BURBANK, CALIFORNIA – It took two years of work, but Eric Sherman and his employees at Bang Zoom! Entertainment have brought Japan’s beloved blue robotic cat Doraemon to TV screens across the United States.
With a 20-minute pilot and 26 episodes lined up, America was treated to its first taste of the show Monday afternoon when the cartoon debuted on cable channel Disney XD. It airs at 12:30 p.m. every weekday throughout the summer.
The anime, based on manga drawn by Fujiko F. Fujio, has aired in 35 nations worldwide, mainly in Asia and Europe, but those broadcasts used the Japanese version of the show dubbed or subtitled in the local language.
This is the first time Doraemon has been reinvented for a specific audience. Changes include the names of characters, food and objects. There are also new cultural references, and the music and sound effects have been scored to appeal to a specifically U.S. audience.

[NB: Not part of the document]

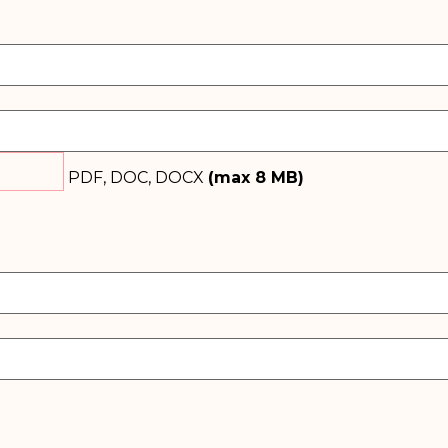
PDF, DOC, DOCX
(max
8
MB)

Sherman, president and CEO of audio post-production company Bang Zoom in Burbank, California, said localizing the show was challenging because “the rights holders are extremely protective of their beloved character and show, as they should be.”
He said Bang Zoom was a good fit because “we always approach every project from a place of respect and admiration for the creators.”

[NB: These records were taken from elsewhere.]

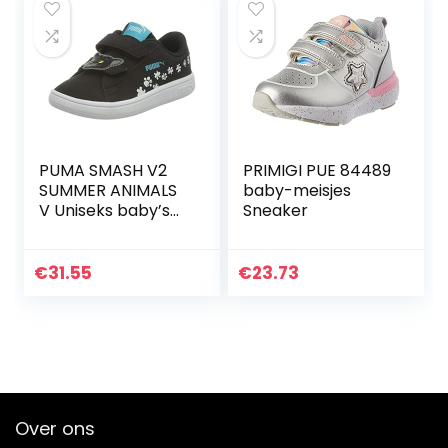
PUMA SMASH V2
PRIMIGI PUE 84489
SUMMER ANIMALS
baby-meisjes
V Uniseks baby’s
Sneaker
Sneaker
€
31.55
€
23.73
Over ons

“We need to know lots of details and we need to get deep into the show, to what the bones are,” he said. “Then we can put the flesh back on and color it for a new audience — the U.S. audience — maintaining the original intent of the creators, while making it amazing for the new audience.”

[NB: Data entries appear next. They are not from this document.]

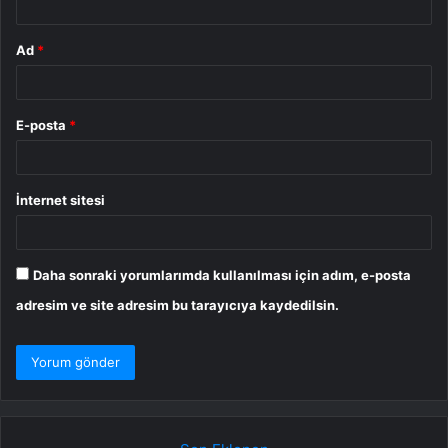
Ad
*
E-posta
*
İnternet sitesi
Daha sonraki yorumlarımda kullanılması için adım, e-posta
adresim ve site adresim bu tarayıcıya kaydedilsin.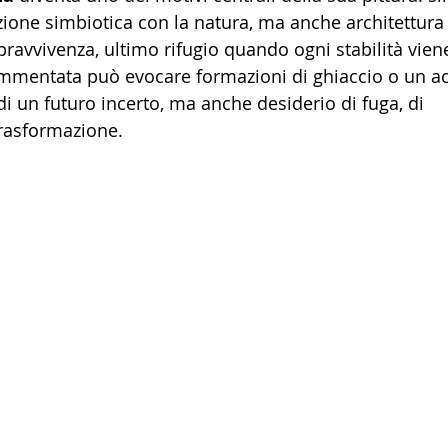
azione simbiotica con la natura, ma anche architettura 
pravvivenza, ultimo rifugio quando ogni stabilità vie
rammentata può evocare formazioni di ghiaccio o un
 un futuro incerto, ma anche desiderio di fuga, di 
rasformazione.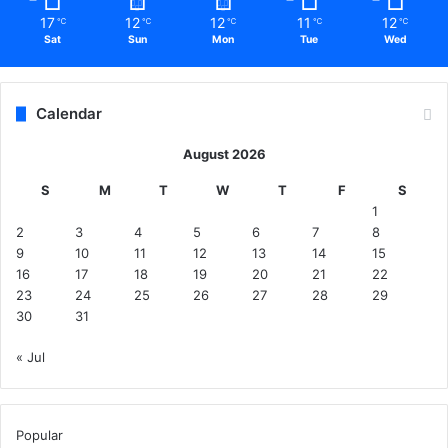
17
12
12
11
12
℃
℃
℃
℃
℃
Sat
Sun
Mon
Tue
Wed
Calendar
August 2026
S
M
T
W
T
F
S
1
2
3
4
5
6
7
8
9
10
11
12
13
14
15
16
17
18
19
20
21
22
23
24
25
26
27
28
29
30
31
« Jul
Popular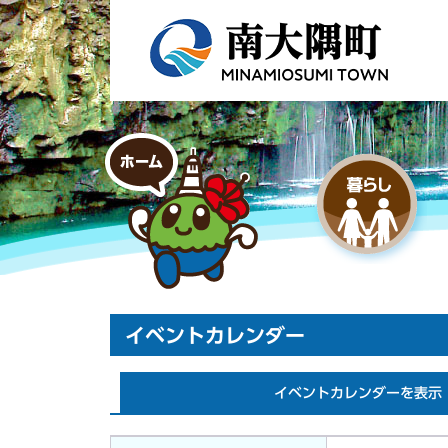
イベントカレンダー
イベントカレンダーを表示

Viewers responded positively to the first screening on Twitter.
Anime fan @KevDGrussing wrote, “This #Doraemon is . . . actually good. Unbelievable, I dare say SUPPORT THIS DUB.”
@EponymousKid wrote, “Doraemon is pretty good and I’m digging it. I’m on the hook for more, I gotta say.”
But some were quick to note the changes, including the substitution of “yummy buns” for dorayaki pancake sandwiches, Doraemon’s favorite snack.
“They’re insisting on Yummy Buns despite the disclosing of the actual name in the first episode. Damn #Doraemon,” wrote @DigiRanger1994.
Sherman said much thought had gone into the details such as the dorayaki substitute. As part of Disney’s effort to promote healthy eating, a number of healthier names were suggested, and producers decided on “yummy buns.”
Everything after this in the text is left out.